Alton Locke ne ressemble en rien à nos écrits socialistes. Ce livre est élevé, moral, religieux, bien qu’il y ait çà et là quelques teintes fausses et quelques tons criards ; mais on n’y trouve aucun des caractères de notre littérature subversive, ni cette impertinence, satisfaite d’elle-même, ni ces convoitises rugissantes, ni cette fièvre d’abjection et cet amour des ordures morales qui sont les vertus et les qualités uniques des systèmes et surtout des romans soit-disant démocratiques qui infectent la France. La démocratie d’Alton Locke est une application du protestantisme et non une imitation des doctrines françaises. L’auteur s’en tient, et il a raison, à la charte de Luther ; il recommande aux classes populaires de vaincre la société par leurs vertus morales, et d’élargir l’enceinte sociale à force de sainteté, de respect, de courage et d’amour. La sape et la hache, l’incendie et le carnage y sont maudits et renvoyés à leur maître naturel, le prince du mal. C’est par la réformation intérieure de l’individu qu’elles devront procéder à la réformation de la société, c’est par leur régénération morale qu’elles devront commencer pour régénérer le monde. Tout autre moyen serait vain ; la machine passive et inanimée qui s’appelle gouvernement, monarchie, république, serait abattue, que rien ne changerait, si les hommes conservaient dans un nouvel état leurs corruptions antérieures. C’est en remplissant de sainteté leur foyer domestique qu’ils forceront les rois de la terre à venir déposer leur couronne à leurs pieds. — Certes, tout cela est démocratique, mais non pas socialiste.

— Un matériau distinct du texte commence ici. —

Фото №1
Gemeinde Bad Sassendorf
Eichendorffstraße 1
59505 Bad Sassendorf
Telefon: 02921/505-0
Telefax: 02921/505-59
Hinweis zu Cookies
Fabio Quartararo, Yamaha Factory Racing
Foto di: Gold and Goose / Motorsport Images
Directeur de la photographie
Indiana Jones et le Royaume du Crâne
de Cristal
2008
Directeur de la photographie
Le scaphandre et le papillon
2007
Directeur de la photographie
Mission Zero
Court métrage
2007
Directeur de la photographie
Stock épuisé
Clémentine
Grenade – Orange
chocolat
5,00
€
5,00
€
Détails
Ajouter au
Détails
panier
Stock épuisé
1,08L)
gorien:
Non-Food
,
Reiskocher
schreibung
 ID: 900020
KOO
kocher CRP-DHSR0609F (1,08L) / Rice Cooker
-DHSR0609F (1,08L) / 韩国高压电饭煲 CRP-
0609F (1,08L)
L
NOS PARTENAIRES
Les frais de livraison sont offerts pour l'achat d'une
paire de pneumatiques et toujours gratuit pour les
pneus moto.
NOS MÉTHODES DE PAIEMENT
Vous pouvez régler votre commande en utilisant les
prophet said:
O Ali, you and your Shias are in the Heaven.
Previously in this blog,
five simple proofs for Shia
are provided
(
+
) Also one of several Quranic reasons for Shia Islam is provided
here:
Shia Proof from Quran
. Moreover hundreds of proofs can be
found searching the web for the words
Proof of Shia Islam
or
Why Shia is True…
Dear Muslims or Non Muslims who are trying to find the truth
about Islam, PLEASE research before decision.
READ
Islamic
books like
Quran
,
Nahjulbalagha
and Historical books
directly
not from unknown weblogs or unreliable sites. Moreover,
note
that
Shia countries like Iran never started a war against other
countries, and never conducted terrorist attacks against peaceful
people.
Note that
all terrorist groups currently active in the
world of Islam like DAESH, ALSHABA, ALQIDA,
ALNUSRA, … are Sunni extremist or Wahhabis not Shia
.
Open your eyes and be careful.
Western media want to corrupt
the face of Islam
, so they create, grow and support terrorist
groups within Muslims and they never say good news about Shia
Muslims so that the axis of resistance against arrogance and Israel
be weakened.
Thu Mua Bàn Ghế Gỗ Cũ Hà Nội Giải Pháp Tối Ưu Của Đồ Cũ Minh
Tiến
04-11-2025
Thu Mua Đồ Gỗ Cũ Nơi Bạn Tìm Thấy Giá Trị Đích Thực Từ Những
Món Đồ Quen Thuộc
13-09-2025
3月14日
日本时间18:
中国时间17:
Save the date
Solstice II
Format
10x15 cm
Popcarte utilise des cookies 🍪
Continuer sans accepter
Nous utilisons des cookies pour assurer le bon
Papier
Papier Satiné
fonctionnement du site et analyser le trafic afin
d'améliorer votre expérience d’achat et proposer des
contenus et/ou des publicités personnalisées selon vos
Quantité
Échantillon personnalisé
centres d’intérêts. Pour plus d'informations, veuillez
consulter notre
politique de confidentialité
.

Que présagent à l’Angleterre de pareils livres : la décadence, l’avènement prochain de la république, du chartisme, du socialisme ? Non, certes ; mais ils indiquent que l’œuvre de la révolution de 1688 est décidément accomplie, que toutes les conséquences que l’Angleterre en pouvait tirer pour sa civilisation et sa grandeur en ont été tirées, que tout ce qu’elle pouvait accomplir est accompli. Cette constitution anglaise, si célébrée, est-elle donc près de sa ruine ? Non ; mais le moment approche où l’on reconnaîtra que, tous les progrès possibles qu’elle avait promis ayant été obtenus, le temps est venu de coordonner pour ainsi dire, d’assembler et d’harmoniser ces progrès, et de panser les blessures que ce long combat a faites au corps social de l’Angleterre. Au mouvement d’expansion qui entraîne l’Angleterre depuis près de deux siècles succédera un mouvement de contraction, et, si nous osons nous exprimer ainsi, un resserrement. Il faudra s’occuper alors, non plus tant de la colonisation, de la guerre et de la diplomatie, c’est-à-dire des conquêtes morales et matérielles de l’Angleterre, que de sa vie intérieure, des relations des hommes entre eux, des liens de la hiérarchie, de la garantie des intérêts. Ce mouvement a commencé déjà depuis long-temps : les vieux partis politiques sont éteints ; ils ont disparu lorsque leur œuvre a été faite. Les anciens tories, devenus les protectionistes, vivent encore, grace à une simple question d’économie et d’intérêt ; les whigs s’effacent de jour en jour davantage, et qu’ont-ils à faire en effet depuis long-temps, depuis l’émancipation des catholiques, depuis l’extension du suffrage et les réformes parlementaires ? Ils avaient mis au monde, en quelque sorte, pour tirer de la constitution de 1688 ces résultats politiques : ces résultats obtenus les condamnent à disparaître. Mais, quels que soient les changemens qui surveiennent en Angleterre, on peut affirmer que cette constitution n’éprouvera pas la plus légère atteinte. Heureuse Angleterre ! Où les doctrines les plus opposées ne sont que des pierres servant toutes également à bâtir l’édifice de la civilisation moderne ! Alton Locke est une de ces pierres, comme les enquêtes protectionistes en sont une autre : elles portent l’une les chiffres de l’aristocratie, l’autre ceux de la démocratie ; toutes deux sont marquées du blason de l’Angleterre et de la civilisation anglaise.


EMILE MONTEGUT.

  1. Habit qui sert à tour de rôle aux misérables habitans de ces repaires, lorsqu’ils ont besoin de sortir.